Images of fava seeds were captured using a table scanner (HP Scanjet 2004), set to true color mode, arranged upside down inside of an aluminum box fully closed during the capture of the images for an adequate illumination and prevention of environmental noises. The process was carried out using a resolution of 300 dots per inch (DPI), and the resulting image was saved as a Joint Photographic Experts Group (JPEG) file with resolution of 2550 × 3510 pixels (Figure 1).

Figure 1
Images of seeds of fava genotypes.

One-hundred seeds of each genotype were randomly selected and arranged on blue paper, with a basis weight of 120 g m-2. This color was selected in initial tests that showed a higher contrast between seeds of the 10 genotypes and the image background, facilitating the segmentation process in the evaluation step.

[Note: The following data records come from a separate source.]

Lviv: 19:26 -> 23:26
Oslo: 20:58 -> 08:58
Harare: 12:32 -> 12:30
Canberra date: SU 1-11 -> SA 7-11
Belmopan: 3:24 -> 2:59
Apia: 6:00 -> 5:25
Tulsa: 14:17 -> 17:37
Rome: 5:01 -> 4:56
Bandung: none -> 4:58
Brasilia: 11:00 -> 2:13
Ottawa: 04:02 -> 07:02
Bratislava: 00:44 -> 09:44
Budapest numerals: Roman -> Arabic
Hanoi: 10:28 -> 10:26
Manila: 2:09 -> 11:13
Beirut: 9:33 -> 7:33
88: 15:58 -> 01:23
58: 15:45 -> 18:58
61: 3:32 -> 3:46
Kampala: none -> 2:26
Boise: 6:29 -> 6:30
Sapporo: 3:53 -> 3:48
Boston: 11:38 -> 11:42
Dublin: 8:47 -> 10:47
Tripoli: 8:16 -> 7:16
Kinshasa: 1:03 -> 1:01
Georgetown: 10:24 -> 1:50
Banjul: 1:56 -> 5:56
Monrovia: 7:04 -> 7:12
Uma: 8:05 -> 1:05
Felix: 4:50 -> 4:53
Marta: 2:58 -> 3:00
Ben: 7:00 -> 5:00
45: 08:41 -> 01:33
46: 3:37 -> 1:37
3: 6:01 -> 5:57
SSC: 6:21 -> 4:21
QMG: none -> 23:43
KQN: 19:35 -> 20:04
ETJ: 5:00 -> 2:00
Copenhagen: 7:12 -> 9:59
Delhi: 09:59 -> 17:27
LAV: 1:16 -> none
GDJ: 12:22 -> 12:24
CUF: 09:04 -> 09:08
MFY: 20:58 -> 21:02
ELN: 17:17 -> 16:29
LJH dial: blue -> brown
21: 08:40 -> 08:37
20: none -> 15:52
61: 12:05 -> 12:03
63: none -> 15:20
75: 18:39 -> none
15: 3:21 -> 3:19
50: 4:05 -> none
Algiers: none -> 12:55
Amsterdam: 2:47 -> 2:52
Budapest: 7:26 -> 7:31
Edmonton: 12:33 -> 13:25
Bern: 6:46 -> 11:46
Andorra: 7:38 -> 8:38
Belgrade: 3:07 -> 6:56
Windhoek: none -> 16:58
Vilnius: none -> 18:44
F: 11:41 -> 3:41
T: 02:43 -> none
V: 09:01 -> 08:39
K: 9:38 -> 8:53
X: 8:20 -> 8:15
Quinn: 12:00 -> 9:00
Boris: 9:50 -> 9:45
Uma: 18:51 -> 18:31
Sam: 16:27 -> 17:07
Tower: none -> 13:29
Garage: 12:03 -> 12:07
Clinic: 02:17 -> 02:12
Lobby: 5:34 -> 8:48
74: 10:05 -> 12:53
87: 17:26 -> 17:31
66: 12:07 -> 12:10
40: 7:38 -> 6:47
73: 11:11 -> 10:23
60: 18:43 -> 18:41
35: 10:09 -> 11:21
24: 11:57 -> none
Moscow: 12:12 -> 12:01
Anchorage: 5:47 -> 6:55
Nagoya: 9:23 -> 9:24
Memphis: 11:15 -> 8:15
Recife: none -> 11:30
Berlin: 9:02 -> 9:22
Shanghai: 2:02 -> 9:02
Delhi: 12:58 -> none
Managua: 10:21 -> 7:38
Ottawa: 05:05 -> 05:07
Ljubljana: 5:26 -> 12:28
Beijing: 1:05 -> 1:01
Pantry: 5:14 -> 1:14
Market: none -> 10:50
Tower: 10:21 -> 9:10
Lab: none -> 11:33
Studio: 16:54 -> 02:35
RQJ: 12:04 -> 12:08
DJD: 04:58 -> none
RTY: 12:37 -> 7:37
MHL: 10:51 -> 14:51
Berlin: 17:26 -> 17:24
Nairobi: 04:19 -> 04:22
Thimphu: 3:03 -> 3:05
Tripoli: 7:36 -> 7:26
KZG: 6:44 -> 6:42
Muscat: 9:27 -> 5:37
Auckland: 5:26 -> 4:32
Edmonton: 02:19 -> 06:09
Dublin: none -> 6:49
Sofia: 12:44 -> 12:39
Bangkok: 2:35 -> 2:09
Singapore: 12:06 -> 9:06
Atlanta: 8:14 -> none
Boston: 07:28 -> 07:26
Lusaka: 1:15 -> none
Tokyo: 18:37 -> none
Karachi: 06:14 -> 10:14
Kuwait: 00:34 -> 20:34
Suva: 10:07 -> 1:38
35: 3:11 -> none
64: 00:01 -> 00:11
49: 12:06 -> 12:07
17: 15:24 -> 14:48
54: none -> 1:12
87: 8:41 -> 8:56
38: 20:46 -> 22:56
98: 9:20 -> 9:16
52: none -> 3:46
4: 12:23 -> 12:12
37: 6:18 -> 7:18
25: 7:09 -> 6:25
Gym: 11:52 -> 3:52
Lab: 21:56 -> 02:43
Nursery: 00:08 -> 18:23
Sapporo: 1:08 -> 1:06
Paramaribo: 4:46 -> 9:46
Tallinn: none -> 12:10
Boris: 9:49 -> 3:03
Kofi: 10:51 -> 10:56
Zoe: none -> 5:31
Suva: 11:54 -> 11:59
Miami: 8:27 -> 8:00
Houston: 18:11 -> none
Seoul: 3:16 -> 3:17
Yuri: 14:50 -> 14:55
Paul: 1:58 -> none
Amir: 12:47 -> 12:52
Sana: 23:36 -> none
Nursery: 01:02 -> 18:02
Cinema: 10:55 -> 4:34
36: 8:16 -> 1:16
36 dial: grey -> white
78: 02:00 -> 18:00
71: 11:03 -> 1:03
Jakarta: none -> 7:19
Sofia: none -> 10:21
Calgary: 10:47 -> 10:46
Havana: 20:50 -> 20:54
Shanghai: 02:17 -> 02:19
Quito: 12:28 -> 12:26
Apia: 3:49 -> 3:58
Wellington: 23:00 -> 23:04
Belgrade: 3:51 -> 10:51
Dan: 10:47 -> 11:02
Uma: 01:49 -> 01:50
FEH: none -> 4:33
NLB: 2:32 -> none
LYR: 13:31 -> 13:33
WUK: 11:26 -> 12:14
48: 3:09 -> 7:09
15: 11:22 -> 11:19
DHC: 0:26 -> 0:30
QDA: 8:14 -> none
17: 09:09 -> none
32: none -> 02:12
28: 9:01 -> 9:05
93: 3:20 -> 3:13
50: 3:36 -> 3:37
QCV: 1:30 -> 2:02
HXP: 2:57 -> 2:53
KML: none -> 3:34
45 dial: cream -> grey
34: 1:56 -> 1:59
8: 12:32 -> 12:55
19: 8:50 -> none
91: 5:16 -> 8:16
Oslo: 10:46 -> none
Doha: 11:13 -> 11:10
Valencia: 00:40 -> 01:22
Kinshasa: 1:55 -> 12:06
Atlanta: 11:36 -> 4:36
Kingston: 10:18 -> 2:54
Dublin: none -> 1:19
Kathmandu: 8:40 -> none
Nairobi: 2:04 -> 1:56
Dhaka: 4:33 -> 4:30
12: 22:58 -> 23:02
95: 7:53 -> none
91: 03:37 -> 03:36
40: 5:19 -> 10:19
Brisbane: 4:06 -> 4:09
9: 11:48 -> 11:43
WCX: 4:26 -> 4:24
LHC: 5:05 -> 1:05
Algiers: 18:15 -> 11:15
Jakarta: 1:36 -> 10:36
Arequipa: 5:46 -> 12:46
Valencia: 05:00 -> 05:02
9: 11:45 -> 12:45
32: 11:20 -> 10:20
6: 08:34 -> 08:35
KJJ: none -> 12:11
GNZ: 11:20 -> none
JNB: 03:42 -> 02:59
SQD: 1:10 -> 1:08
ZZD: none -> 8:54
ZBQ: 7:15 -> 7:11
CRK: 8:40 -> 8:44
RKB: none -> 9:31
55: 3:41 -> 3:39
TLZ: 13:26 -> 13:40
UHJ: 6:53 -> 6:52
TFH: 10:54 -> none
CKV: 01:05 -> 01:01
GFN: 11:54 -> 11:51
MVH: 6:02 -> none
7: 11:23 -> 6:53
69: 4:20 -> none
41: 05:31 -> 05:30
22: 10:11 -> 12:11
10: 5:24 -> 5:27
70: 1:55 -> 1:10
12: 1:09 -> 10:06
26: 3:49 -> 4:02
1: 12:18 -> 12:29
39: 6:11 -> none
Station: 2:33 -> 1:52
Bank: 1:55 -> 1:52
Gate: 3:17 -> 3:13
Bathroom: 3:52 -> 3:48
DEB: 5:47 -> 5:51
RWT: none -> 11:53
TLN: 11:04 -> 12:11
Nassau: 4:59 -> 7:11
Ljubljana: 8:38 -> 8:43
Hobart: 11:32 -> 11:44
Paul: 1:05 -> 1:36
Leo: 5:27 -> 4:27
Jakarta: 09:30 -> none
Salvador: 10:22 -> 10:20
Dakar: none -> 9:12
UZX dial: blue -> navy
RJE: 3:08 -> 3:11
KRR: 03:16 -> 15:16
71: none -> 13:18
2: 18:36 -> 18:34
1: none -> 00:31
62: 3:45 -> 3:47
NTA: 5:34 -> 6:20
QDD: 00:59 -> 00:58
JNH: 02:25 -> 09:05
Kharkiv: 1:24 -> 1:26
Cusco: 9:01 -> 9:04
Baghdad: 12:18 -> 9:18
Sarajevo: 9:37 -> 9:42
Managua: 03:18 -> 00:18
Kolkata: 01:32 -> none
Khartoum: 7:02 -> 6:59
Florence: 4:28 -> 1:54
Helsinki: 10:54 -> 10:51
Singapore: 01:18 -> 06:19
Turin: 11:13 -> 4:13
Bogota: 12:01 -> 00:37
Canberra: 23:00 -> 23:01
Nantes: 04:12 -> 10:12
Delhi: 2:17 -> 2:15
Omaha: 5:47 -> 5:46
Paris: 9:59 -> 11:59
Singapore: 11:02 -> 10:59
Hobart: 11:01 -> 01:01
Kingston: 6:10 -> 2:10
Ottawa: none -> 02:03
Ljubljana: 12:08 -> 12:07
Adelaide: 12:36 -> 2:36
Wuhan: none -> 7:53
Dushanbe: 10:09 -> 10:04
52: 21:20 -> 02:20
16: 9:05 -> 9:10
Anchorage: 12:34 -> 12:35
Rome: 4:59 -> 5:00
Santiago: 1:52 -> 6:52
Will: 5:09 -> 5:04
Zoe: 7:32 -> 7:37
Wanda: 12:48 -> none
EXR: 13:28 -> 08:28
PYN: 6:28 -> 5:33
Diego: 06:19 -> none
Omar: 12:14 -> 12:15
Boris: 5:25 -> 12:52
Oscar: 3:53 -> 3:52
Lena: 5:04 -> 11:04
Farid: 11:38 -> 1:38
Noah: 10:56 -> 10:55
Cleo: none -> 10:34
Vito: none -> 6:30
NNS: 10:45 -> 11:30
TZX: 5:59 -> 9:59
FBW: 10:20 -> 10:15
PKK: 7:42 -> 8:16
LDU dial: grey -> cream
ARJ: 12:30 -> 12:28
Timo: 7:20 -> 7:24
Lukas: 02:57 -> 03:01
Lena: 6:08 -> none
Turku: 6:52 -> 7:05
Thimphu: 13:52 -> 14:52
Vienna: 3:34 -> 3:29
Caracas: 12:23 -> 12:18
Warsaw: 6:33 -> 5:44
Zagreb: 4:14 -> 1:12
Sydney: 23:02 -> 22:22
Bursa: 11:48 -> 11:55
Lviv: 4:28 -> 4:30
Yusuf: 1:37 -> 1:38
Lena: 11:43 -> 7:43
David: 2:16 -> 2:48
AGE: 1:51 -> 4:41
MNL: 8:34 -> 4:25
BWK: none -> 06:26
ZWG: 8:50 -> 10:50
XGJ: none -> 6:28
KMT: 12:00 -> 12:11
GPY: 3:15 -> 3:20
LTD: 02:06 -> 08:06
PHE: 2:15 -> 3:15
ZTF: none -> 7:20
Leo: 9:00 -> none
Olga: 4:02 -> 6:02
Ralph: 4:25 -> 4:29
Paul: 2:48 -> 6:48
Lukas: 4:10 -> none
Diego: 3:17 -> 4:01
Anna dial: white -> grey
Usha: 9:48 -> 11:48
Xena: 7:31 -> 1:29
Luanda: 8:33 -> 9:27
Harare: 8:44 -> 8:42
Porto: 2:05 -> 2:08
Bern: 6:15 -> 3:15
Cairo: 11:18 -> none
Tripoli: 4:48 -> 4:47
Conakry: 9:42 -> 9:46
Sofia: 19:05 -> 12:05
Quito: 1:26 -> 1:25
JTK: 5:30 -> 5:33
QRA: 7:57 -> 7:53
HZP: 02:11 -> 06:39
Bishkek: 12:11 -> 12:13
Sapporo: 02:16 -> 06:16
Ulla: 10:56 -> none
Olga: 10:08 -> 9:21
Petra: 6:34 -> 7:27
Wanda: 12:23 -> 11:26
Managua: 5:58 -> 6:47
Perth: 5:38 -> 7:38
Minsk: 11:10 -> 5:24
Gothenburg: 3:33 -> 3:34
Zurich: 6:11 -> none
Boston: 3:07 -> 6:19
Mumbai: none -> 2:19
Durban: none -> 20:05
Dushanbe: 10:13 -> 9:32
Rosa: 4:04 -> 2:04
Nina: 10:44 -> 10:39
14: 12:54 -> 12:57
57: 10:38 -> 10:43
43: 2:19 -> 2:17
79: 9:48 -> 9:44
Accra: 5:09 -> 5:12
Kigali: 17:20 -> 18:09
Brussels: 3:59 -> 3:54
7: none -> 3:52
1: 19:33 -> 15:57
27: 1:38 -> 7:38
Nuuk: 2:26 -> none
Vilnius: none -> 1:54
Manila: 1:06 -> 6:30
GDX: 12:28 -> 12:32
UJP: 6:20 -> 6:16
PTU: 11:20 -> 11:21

Segmentation and extraction of data

After the capture and storage, the images were analyzed through the following steps: the first step for the analysis was the plotting of spectral data: red, green, and blue (RGB); and RGB indexes (BI, SCI, BGI, HUE, VARI, SI, NGRDI, GLI, BIM, and HI) to choose the index that better represented the objects in the images (seeds and background) for later segmentation. The second step of analysis consisted of choosing the background removal index, evaluating which histogram had the best index (SI), and defining the cut value to separate the background from the seeds.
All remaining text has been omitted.